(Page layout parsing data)
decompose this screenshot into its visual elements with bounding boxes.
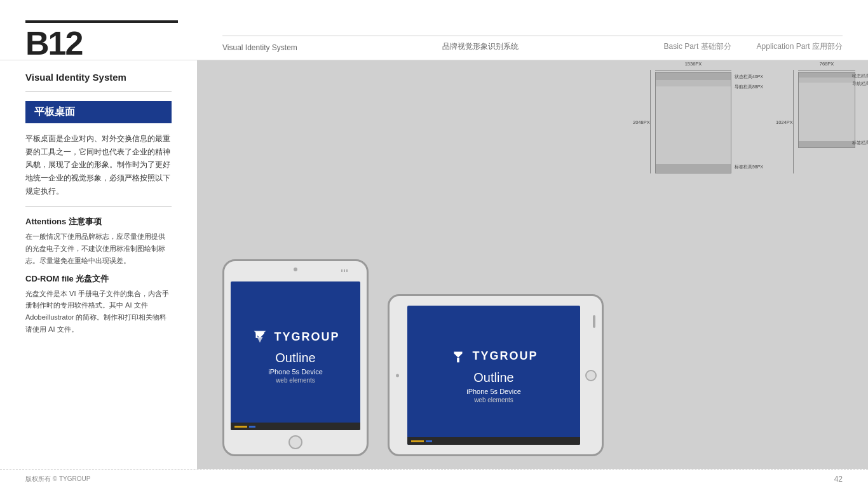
outline-label-1: Outline [275,351,315,365]
diag1-nav-label: 导航栏高88PX [735,84,763,90]
ty-logo-icon-1 [251,328,269,346]
diag2-nav-label: 导航栏高44PX [852,81,868,87]
svg-rect-5 [458,357,460,362]
body-text: 平板桌面是企业对内、对外交换信息的最重要的工具之一，它同时也代表了企业的精神风貌… [25,132,172,198]
tygroup-logo-1: TYGROUP [251,328,339,346]
web-label-1: web elements [276,377,315,384]
diag2-status-bar [799,72,855,78]
nav-right: Basic Part 基础部分 Application Part 应用部分 [664,41,843,52]
ipad-portrait-home-btn[interactable] [288,435,302,449]
bottom-bar-1 [231,423,360,430]
diag2-tab-bar [799,141,855,147]
logo-text: B12 [25,27,222,60]
left-panel: Visual Identity System 平板桌面 平板桌面是企业对内、对外… [0,60,197,469]
ipad-landscape: TYGROUP Outline iPhone 5s Device web ele… [388,294,604,456]
ty-brand-name-2: TYGROUP [472,349,538,363]
ipad-portrait-speaker [341,269,348,272]
diag1-nav-bar [656,80,731,86]
diag1-status-bar [656,72,731,80]
cdrom-body: 光盘文件是本 VI 手册电子文件的集合，内含手册制作时的专用软件格式。其中 AI… [25,288,172,336]
bottom-bar-2 [407,437,580,445]
outline-label-2: Outline [473,370,513,385]
tablets-area: TYGROUP Outline iPhone 5s Device web ele… [222,259,855,456]
ipad-landscape-camera [396,374,399,377]
svg-marker-4 [454,351,463,357]
footer-copyright: 版权所有 © TYGROUP [25,475,90,484]
ty-brand-name-1: TYGROUP [274,330,339,344]
diag2-width-label: 768PX [820,61,834,67]
web-label-2: web elements [474,396,513,403]
diag1-status-label: 状态栏高40PX [735,74,763,80]
section-title: Visual Identity System [25,72,172,83]
header: B12 Visual Identity System 品牌视觉形象识别系统 Ba… [0,0,868,60]
diag1-box: 状态栏高40PX 导航栏高88PX 标签栏高98PX [655,72,731,173]
ipad-landscape-screen: TYGROUP Outline iPhone 5s Device web ele… [407,306,580,445]
diagram-2: 768PX 1024PX 状态栏高20PX 导航栏高44PX [798,70,855,173]
diag2-box: 状态栏高20PX 导航栏高44PX 标签栏高49PX [798,72,855,148]
ipad-portrait-content: TYGROUP Outline iPhone 5s Device web ele… [231,281,360,430]
diag2-nav-bar [799,78,855,83]
tygroup-logo-2: TYGROUP [449,348,538,365]
ipad-landscape-home-btn[interactable] [585,370,597,381]
diag2-tab-label: 标签栏高49PX [852,140,868,146]
logo-area: B12 [25,20,222,60]
cdrom-title: CD-ROM file 光盘文件 [25,273,172,285]
bottom-bar-blue-1 [249,426,255,428]
footer-page: 42 [834,475,843,484]
diag1-height-label: 2048PX [633,119,650,125]
attention-divider [25,207,172,207]
ipad-portrait: TYGROUP Outline iPhone 5s Device web ele… [222,259,369,456]
diagram-1: 1536PX 2048PX 状态栏高40PX 导航栏高88PX [655,70,731,173]
ipad-portrait-screen: TYGROUP Outline iPhone 5s Device web ele… [231,281,360,430]
bottom-bar-blue-2 [426,440,432,442]
ipad-portrait-camera [294,268,297,271]
nav-area: Visual Identity System 品牌视觉形象识别系统 Basic … [222,36,843,60]
nav-vis-identity: Visual Identity System [222,43,297,52]
device-label-1: iPhone 5s Device [268,368,323,376]
section-divider [25,92,172,92]
ipad-landscape-content: TYGROUP Outline iPhone 5s Device web ele… [407,306,580,445]
dimension-diagrams: 1536PX 2048PX 状态栏高40PX 导航栏高88PX [655,70,855,173]
device-label-2: iPhone 5s Device [466,388,521,395]
diag1-tab-label: 标签栏高98PX [735,164,763,170]
ty-logo-icon-2 [449,348,467,365]
logo-bar [25,20,178,23]
diag1-tab-bar [656,164,731,173]
right-panel: 1536PX 2048PX 状态栏高40PX 导航栏高88PX [197,60,868,469]
nav-basic-part: Basic Part 基础部分 [664,41,731,52]
bottom-bar-gold-1 [234,426,247,428]
attention-title: Attentions 注意事项 [25,216,172,227]
diag2-height-label: 1024PX [776,119,793,125]
bottom-bar-gold-2 [411,440,424,442]
nav-brand-cn: 品牌视觉形象识别系统 [442,41,519,52]
main-layout: Visual Identity System 平板桌面 平板桌面是企业对内、对外… [0,60,868,469]
footer: 版权所有 © TYGROUP 42 [0,469,868,488]
highlight-box: 平板桌面 [25,101,172,123]
diag1-width-label: 1536PX [685,61,702,67]
attention-body: 在一般情况下使用品牌标志，应尽量使用提供的光盘电子文件，不建议使用标准制图绘制标… [25,231,172,266]
ipad-landscape-volume-btn [593,315,595,328]
nav-app-part: Application Part 应用部分 [757,41,843,52]
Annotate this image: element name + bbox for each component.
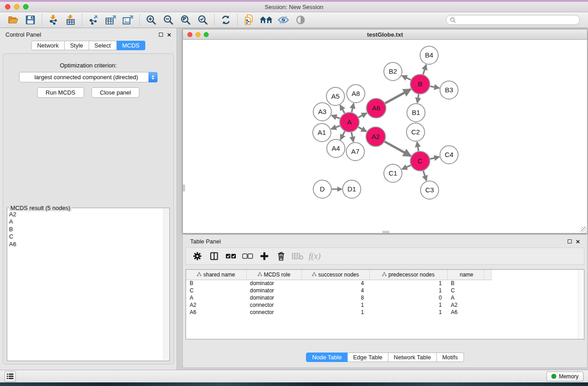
import-network-icon[interactable]	[45, 14, 62, 26]
network-canvas[interactable]: AA1A3A5A8A4A7A6A2BB1B2B3B4CC1C2C3C4DD1	[183, 40, 587, 233]
graph-edge-C-C4[interactable]	[430, 157, 440, 159]
graph-node-B2[interactable]: B2	[384, 62, 402, 81]
open-file-icon[interactable]	[5, 14, 22, 26]
cell[interactable]: B	[186, 280, 246, 287]
graph-node-C1[interactable]: C1	[384, 164, 402, 182]
cell[interactable]: 1	[301, 309, 369, 316]
cell[interactable]: A6	[186, 309, 246, 316]
graph-node-A[interactable]: A	[340, 113, 359, 132]
cell[interactable]: A6	[447, 309, 484, 316]
tab-style[interactable]: Style	[65, 41, 89, 50]
table-row[interactable]: Adominator80A	[186, 294, 491, 301]
tab-network-table[interactable]: Network Table	[388, 353, 437, 362]
graph-edge-B-B2[interactable]	[402, 76, 411, 80]
zoom-selected-icon[interactable]	[194, 14, 211, 26]
graph-node-A1[interactable]: A1	[313, 124, 331, 142]
close-panel-button[interactable]: Close panel	[91, 87, 140, 98]
deselect-all-icon[interactable]	[241, 249, 254, 263]
graph-node-C[interactable]: C	[411, 152, 430, 171]
memory-button[interactable]: Memory	[546, 372, 583, 381]
import-table-icon[interactable]	[62, 14, 79, 26]
graph-edge-A6-B[interactable]	[385, 89, 411, 103]
add-column-icon[interactable]	[258, 249, 271, 263]
run-mcds-button[interactable]: Run MCDS	[37, 87, 84, 98]
result-scrollbar[interactable]	[163, 209, 169, 360]
graph-edge-B-B1[interactable]	[417, 94, 419, 103]
search-input[interactable]	[458, 17, 576, 23]
tab-select[interactable]: Select	[89, 41, 117, 50]
cell[interactable]: 1	[369, 301, 447, 309]
cell[interactable]: A	[447, 294, 484, 301]
close-panel-icon[interactable]: ×	[576, 239, 580, 243]
float-panel-icon[interactable]	[159, 33, 163, 37]
graph-node-A2[interactable]: A2	[366, 127, 386, 147]
settings-gear-icon[interactable]	[191, 249, 204, 263]
graph-node-B[interactable]: B	[411, 75, 430, 94]
horizontal-scroll-thumb[interactable]	[382, 231, 389, 233]
column-header-name[interactable]: name	[447, 270, 484, 280]
graph-node-D[interactable]: D	[313, 180, 331, 198]
graph-edge-A-A2[interactable]	[359, 127, 367, 132]
graph-edge-C-C1[interactable]	[402, 165, 411, 169]
function-builder-icon[interactable]: f(x)	[309, 251, 320, 261]
result-item[interactable]: A2	[9, 211, 163, 218]
zoom-in-icon[interactable]	[143, 14, 160, 26]
home-icon[interactable]	[258, 14, 275, 26]
cell[interactable]: 1	[369, 309, 447, 316]
refresh-icon[interactable]	[217, 14, 234, 26]
cell[interactable]: B	[447, 280, 484, 287]
cell[interactable]: connector	[246, 301, 301, 309]
float-panel-icon[interactable]	[568, 239, 572, 243]
vertical-scroll-thumb[interactable]	[183, 185, 185, 191]
graph-node-A3[interactable]: A3	[313, 103, 331, 121]
cell[interactable]: 1	[301, 301, 369, 309]
cell[interactable]: dominator	[246, 287, 301, 294]
cell[interactable]: 0	[369, 294, 447, 301]
tab-motifs[interactable]: Motifs	[437, 353, 464, 362]
result-item[interactable]: B	[9, 226, 163, 233]
table-row[interactable]: A2connector11A2	[186, 301, 491, 309]
graph-edge-A-A7[interactable]	[351, 132, 353, 142]
graph-edge-A-A3[interactable]	[332, 115, 340, 119]
cell[interactable]: A	[186, 294, 246, 301]
cell[interactable]: 8	[301, 294, 369, 301]
export-image-icon[interactable]	[120, 14, 137, 26]
column-header-predecessor-nodes[interactable]: predecessor nodes	[369, 270, 447, 280]
column-header-successor-nodes[interactable]: successor nodes	[301, 270, 369, 280]
cell[interactable]: C	[447, 287, 484, 294]
show-columns-icon[interactable]	[207, 249, 221, 263]
graph-node-A8[interactable]: A8	[347, 85, 365, 103]
table-scrollbar[interactable]	[578, 270, 584, 339]
cell[interactable]: 4	[301, 280, 369, 287]
graph-edge-B-B3[interactable]	[430, 86, 439, 88]
cell[interactable]: 1	[369, 280, 447, 287]
table-row[interactable]: Bdominator41B	[186, 280, 491, 287]
select-all-icon[interactable]	[224, 249, 238, 263]
window-resize-grip[interactable]	[581, 227, 587, 233]
cell[interactable]: connector	[246, 309, 301, 316]
graph-node-A7[interactable]: A7	[346, 143, 364, 161]
cell[interactable]: A2	[186, 301, 246, 309]
cell[interactable]: dominator	[246, 294, 301, 301]
result-item[interactable]: A6	[9, 241, 163, 248]
result-item[interactable]: C	[9, 233, 163, 240]
graph-edge-A2-C[interactable]	[385, 142, 411, 156]
export-network-icon[interactable]	[85, 14, 102, 26]
column-header-shared-name[interactable]: shared name	[186, 270, 246, 280]
export-table-icon[interactable]	[102, 14, 120, 26]
graph-node-A4[interactable]: A4	[327, 139, 345, 157]
close-panel-icon[interactable]: ×	[167, 33, 171, 37]
hide-graphics-details-icon[interactable]	[275, 14, 292, 26]
table-row[interactable]: A6connector11A6	[186, 309, 491, 316]
cell[interactable]: 4	[301, 287, 369, 294]
search-field[interactable]	[446, 15, 580, 25]
tab-edge-table[interactable]: Edge Table	[348, 353, 388, 362]
graph-node-B1[interactable]: B1	[407, 104, 425, 122]
tab-network[interactable]: Network	[31, 41, 65, 50]
tab-node-table[interactable]: Node Table	[306, 353, 348, 362]
graph-edge-A-A5[interactable]	[340, 105, 345, 113]
graph-edge-C-C2[interactable]	[417, 142, 418, 151]
tab-mcds[interactable]: MCDS	[117, 41, 145, 50]
graph-node-A6[interactable]: A6	[367, 99, 386, 118]
graph-node-C4[interactable]: C4	[440, 146, 458, 164]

What to produce: Go through the records above, find every line with the word "平板桌面是企业对内", and list those lines.

Written solution:
body-text: 平板桌面是企业对内、对外交换信息的最重要的工具之一，它同时也代表了企业的精神风貌… [25,132,172,198]
left-panel: Visual Identity System 平板桌面 平板桌面是企业对内、对外… [0,60,197,469]
main-layout: Visual Identity System 平板桌面 平板桌面是企业对内、对外… [0,60,868,469]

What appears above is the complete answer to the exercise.